--- Data extract ---
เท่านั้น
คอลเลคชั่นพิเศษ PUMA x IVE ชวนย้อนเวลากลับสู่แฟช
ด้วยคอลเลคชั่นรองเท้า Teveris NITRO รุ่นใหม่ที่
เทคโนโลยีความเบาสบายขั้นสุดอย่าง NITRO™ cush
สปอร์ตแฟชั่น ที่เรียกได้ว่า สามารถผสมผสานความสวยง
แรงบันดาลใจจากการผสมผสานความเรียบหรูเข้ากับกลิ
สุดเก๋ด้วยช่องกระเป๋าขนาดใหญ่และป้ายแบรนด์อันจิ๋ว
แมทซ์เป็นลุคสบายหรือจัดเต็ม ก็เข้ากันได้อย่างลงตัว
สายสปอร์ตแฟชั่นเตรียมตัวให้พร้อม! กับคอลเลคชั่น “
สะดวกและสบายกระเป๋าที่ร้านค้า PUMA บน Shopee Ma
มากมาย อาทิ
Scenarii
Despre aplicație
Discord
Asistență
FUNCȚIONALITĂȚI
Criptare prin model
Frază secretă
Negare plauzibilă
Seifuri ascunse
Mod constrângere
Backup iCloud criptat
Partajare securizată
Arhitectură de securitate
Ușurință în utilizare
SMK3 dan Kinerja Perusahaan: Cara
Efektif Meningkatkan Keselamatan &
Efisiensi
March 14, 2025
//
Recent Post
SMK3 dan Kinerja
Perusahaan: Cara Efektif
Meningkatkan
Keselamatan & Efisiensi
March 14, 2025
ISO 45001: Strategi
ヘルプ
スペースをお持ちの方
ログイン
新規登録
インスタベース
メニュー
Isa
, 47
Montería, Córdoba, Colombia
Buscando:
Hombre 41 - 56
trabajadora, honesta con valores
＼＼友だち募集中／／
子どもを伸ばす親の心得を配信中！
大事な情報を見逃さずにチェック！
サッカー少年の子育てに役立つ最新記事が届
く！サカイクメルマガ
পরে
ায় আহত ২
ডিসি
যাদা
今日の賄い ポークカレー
---
Copy out the full listing above. Keep every word as it is.

เท่านั้น
คอลเลคชั่นพิเศษ PUMA x IVE ชวนย้อนเวลากลับสู่แฟช
ด้วยคอลเลคชั่นรองเท้า Teveris NITRO รุ่นใหม่ที่
เทคโนโลยีความเบาสบายขั้นสุดอย่าง NITRO™ cush
สปอร์ตแฟชั่น ที่เรียกได้ว่า สามารถผสมผสานความสวยง
แรงบันดาลใจจากการผสมผสานความเรียบหรูเข้ากับกลิ
สุดเก๋ด้วยช่องกระเป๋าขนาดใหญ่และป้ายแบรนด์อันจิ๋ว
แมทซ์เป็นลุคสบายหรือจัดเต็ม ก็เข้ากันได้อย่างลงตัว
สายสปอร์ตแฟชั่นเตรียมตัวให้พร้อม! กับคอลเลคชั่น “
สะดวกและสบายกระเป๋าที่ร้านค้า PUMA บน Shopee Ma
มากมาย อาทิ
Scenarii
Despre aplicație
Discord
Asistență
FUNCȚIONALITĂȚI
Criptare prin model
Frază secretă
Negare plauzibilă
Seifuri ascunse
Mod constrângere
Backup iCloud criptat
Partajare securizată
Arhitectură de securitate
Ușurință în utilizare
SMK3 dan Kinerja Perusahaan: Cara
Efektif Meningkatkan Keselamatan &
Efisiensi
March 14, 2025
//
Recent Post
SMK3 dan Kinerja
Perusahaan: Cara Efektif
Meningkatkan
Keselamatan & Efisiensi
March 14, 2025
ISO 45001: Strategi
ヘルプ
スペースをお持ちの方
ログイン
新規登録
インスタベース
メニュー
Isa
, 47
Montería, Córdoba, Colombia
Buscando:
Hombre 41 - 56
trabajadora, honesta con valores
＼＼友だち募集中／／
子どもを伸ばす親の心得を配信中！
大事な情報を見逃さずにチェック！
サッカー少年の子育てに役立つ最新記事が届
く！サカイクメルマガ
পরে
ায় আহত ২
ডিসি
যাদা
今日の賄い ポークカレー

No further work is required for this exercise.